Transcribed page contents
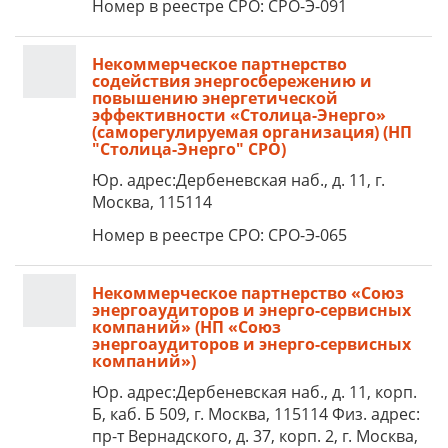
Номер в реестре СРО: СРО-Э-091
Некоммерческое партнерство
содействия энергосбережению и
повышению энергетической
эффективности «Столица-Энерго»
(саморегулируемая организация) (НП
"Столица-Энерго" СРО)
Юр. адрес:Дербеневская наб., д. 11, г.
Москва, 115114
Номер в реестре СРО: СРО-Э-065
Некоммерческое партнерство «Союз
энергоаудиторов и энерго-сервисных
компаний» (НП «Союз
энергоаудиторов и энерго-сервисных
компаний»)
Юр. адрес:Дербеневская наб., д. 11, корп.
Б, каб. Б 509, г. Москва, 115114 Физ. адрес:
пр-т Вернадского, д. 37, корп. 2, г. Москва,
==
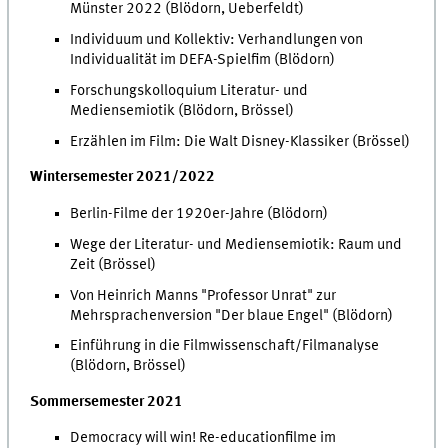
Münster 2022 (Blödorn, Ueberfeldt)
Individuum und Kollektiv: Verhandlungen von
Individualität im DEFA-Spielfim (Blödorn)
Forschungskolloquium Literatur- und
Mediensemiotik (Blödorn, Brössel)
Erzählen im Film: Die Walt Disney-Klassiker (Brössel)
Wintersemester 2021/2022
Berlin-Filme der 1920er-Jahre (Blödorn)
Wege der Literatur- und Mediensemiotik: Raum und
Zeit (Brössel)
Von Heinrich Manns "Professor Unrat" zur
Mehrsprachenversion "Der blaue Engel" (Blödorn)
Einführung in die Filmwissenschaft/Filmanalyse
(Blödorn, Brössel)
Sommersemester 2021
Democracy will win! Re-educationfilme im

(Directions) Return a word-for-word copy of the lines above from the one holding "Mediensemiotik (Blödorn, Brössel)" through the one holding "Democracy will win! Re-educationfilme im", with both of them included and nothing besides.

(Completed task)
Mediensemiotik (Blödorn, Brössel)
Erzählen im Film: Die Walt Disney-Klassiker (Brössel)
Wintersemester 2021/2022
Berlin-Filme der 1920er-Jahre (Blödorn)
Wege der Literatur- und Mediensemiotik: Raum und
Zeit (Brössel)
Von Heinrich Manns "Professor Unrat" zur
Mehrsprachenversion "Der blaue Engel" (Blödorn)
Einführung in die Filmwissenschaft/Filmanalyse
(Blödorn, Brössel)
Sommersemester 2021
Democracy will win! Re-educationfilme im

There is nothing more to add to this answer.